= Linear partial information =

Linear partial information (LPI) is a method of making decisions based on insufficient or fuzzy information. LPI was introduced in 1970 by Polish–Swiss mathematician Edward Kofler (1911–2007) to simplify decision processes. Compared to other methods the LPI-fuzziness is algorithmically simple and particularly in decision making, more practically oriented. Instead of an indicator function the decision maker linearizes any fuzziness by establishing of linear restrictions for fuzzy probability distributions or normalized weights. In the LPI-procedure the decision maker linearizes any fuzziness instead of applying a membership function. This can be done by establishing stochastic and non-stochastic LPI-relations. A mixed stochastic and non-stochastic fuzzification is often a basis for the LPI-procedure. By using the LPI-methods any fuzziness in any decision situation can be considered on the base of the linear fuzzy logic.

== Definition ==
Any Stochastic Partial Information SPI(p), which can be considered as a solution of a linear inequality system, is called Linear Partial Information LPI(p) about probability p. It can be considered as an LPI-fuzzification of the probability p corresponding to the concepts of linear fuzzy logic.

== Applications ==
- The MaxEmin Principle
 To obtain the maximally warranted expected value, the decision maker has to choose the strategy which maximizes the minimal expected value. This procedure leads to the MaxEmin – Principle and is an extension of the Bernoulli's principle.
- The MaxWmin Principle
 This principle leads to the maximal guaranteed weight function, regarding the extreme weights.
- The Prognostic Decision Principle (PDP)
 This principle is based on the prognosis interpretation of strategies under fuzziness.

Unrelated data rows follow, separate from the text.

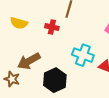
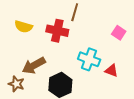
red cross: (52, 27) -> (57, 31), size x1.5

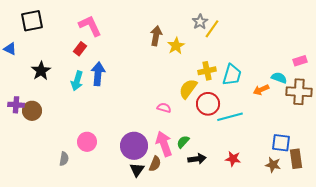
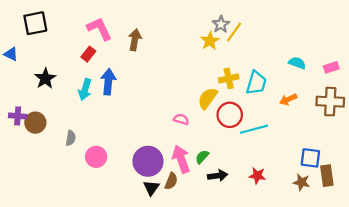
brown arrow: (156, 36) -> (135, 40), moved
yellow star: (176, 46) -> (210, 41), moved
cyan semicircle: (279, 78) -> (297, 63), moved
gray semicircle: (64, 159) -> (71, 138), moved

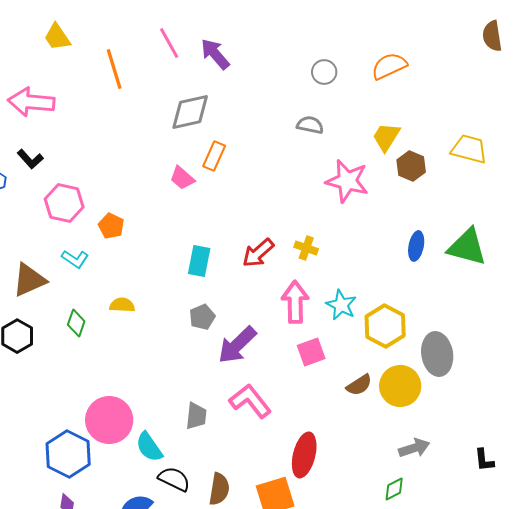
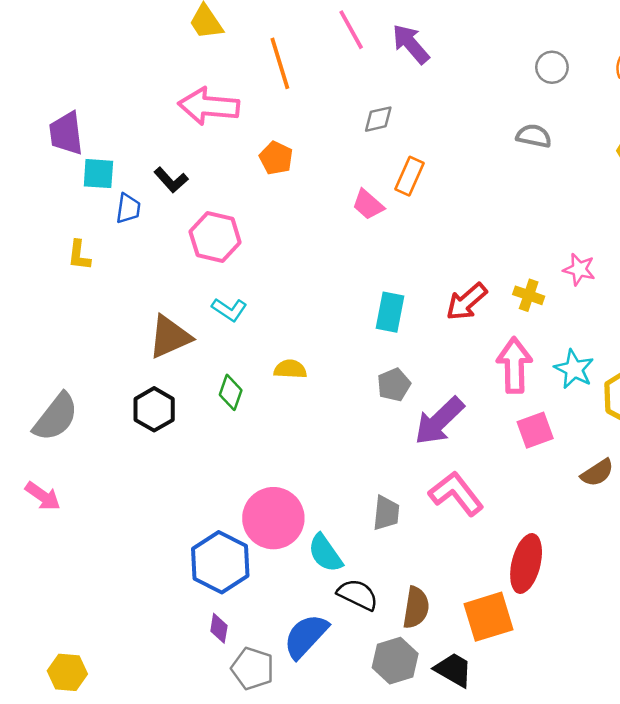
pink arrow: (31, 102) -> (209, 106), moved
gray diamond: (190, 112) -> (378, 119), size x0.6
pink star: (347, 181) -> (579, 269), moved, size x0.6
orange pentagon: (111, 226) -> (276, 158), moved

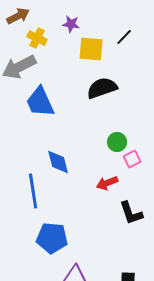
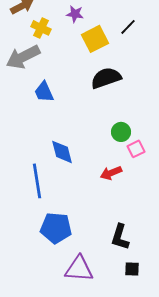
yellow square: (91, 49) -> (95, 39), turned -32
blue trapezoid: (40, 102) -> (44, 92), size x0.7
black L-shape: (131, 213) -> (120, 237), moved, turned 36

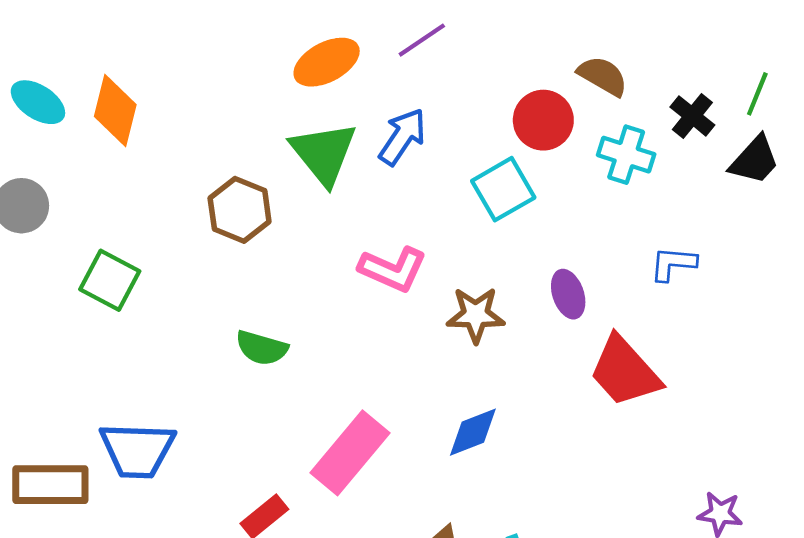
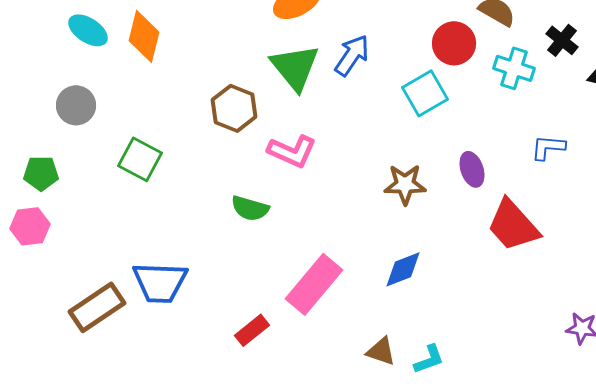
pink L-shape: (393, 269) -> (292, 151), moved
brown rectangle: (50, 485) -> (97, 307), turned -34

== Fuzzy equilibrium and stability ==
Despite the fuzziness of information, it is often necessary to choose the optimal, most cautious strategy, for example in economic planning, in conflict situations or in daily decisions. This is impossible without the concept of fuzzy equilibrium. The concept of fuzzy stability is considered as an extension into a time interval, taking into account the corresponding stability area of the decision maker. The more complex is the model, the softer a choice has to be considered.
The idea of fuzzy equilibrium is based on the optimization principles. Therefore, the MaxEmin-, MaxGmin- and PDP-stability have to be analyzed. The violation of these principles leads often to wrong predictions and decisions.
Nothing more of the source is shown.